Stewart demands to see a picture of Arthur, but fuck if straight men’s social media isn’t entirely useless for showing them off to your friends. Once you swipe past all the pictures of person-less scenery, it’s slim pickings. No, not that one with the Covid haircut. No, ah, Iswearhe’s better looking than this in real life.

‘To be fair, I did catch a glimpse of him once, and he is cute in an old-guy way.’ We’re all well aware that you’re twenty-two, Nicole, and anyone over thirty must seem ancient to you.
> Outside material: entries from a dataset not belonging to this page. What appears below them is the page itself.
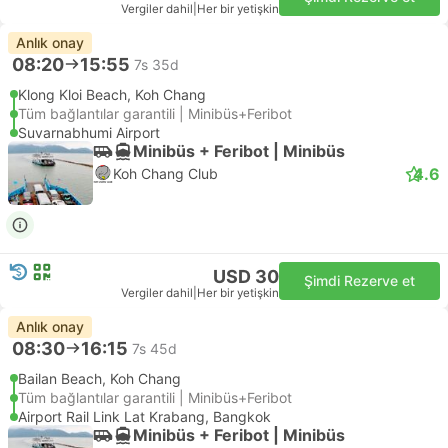
Vergiler dahil
|
Her bir yetişkin
Anlık onay
08:20
15:55
7s 35d
Klong Kloi Beach, Koh Chang
Tüm bağlantılar garantili | Minibüs+Feribot
Suvarnabhumi Airport
Minibüs + Feribot | Minibüs
4.6
Koh Chang Club
USD 30
Şimdi Rezerve et
Vergiler dahil
|
Her bir yetişkin
Anlık onay
08:30
16:15
7s 45d
Bailan Beach, Koh Chang
Tüm bağlantılar garantili | Minibüs+Feribot
Airport Rail Link Lat Krabang, Bangkok
Minibüs + Feribot | Minibüs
He texts at one point hoping that I have a good night with my friends, and Nicole squeals right in my ear. Reg steals my phone and demands a better picture of him by which they might evaluate his suitability. I steal my phone back and promptly apologise. Although I’m not sad to receive the bespectacled, behoodied selfie taken from his couch a moment later. He’s not pulling a silly face this time. Save to contact.

Reg approves.

They do move on eventually—Stewart has a complex situationship that needs dissecting. I feel warm and fuzzy, not just from orgasms and two days of consistent drinking. In this micro ecosystem of a group of work colleagues turned friends, I finally feel on equal footing. I get a turn. I’m not working to get their approval because that’s not what friendship is. Now I just get to enjoy hearing about Stewart’s cheeky nightclub pash that may or may not be cheating on his poorly defined current sexual partner, and Reg’s garden (not a euphemism), and Nicole finally, nearly, potentially, maybe dumping her deadweight boyfriend.

But I also get a turn.

And then I drunk-text Arthur all the way home in the cab because did he know he’s really hot? And really nice? And really just a dynamo in the sack? Does that sound weird? Is that a thing people say? How does one compliment a suitor’s skills in the bedroom department via the medium of text message?

When I’m sober, I realise one probably doesn’t and likely sticks to in-person praise.

I’m going to discover in the morning that I’ve spelt next to none of these words correctly. And I fell asleep midway through typing a text about the many positive qualities of his penis, so it’s probably best that this one didn’t make it past the goalie.

But it’s okay. Because his last message says that he thinks I’m an adorable drunk. Let’s hang out Sunday arvo.

He calls me babe.

THIS MARRIAGE ISnot going to last. The groom seems more preoccupied with drinking the menu with his buddies, and no blushing bride should give this much of a shit about the arrangement of the accoutrements on the charcuterie table that no one is touching. (The crudités are leaking vinegar onto the smoked meats, which is an emergency.) And like, the bride and groom aren’t touching each other.

I give it a year.

For the first few hours, work is uneventful, if perhaps a little tougher because my body can no longer handle two days of drinking in a row and then be expected to function. That earns commiserations from Reg. Unsympathetic laughter from Nicole. I’m not worried about it; her time will come.

I’m counting down the seconds. I can hear my bed calling me. I didn’t even drink that much—last night, at least—so why is my body punishing me like this?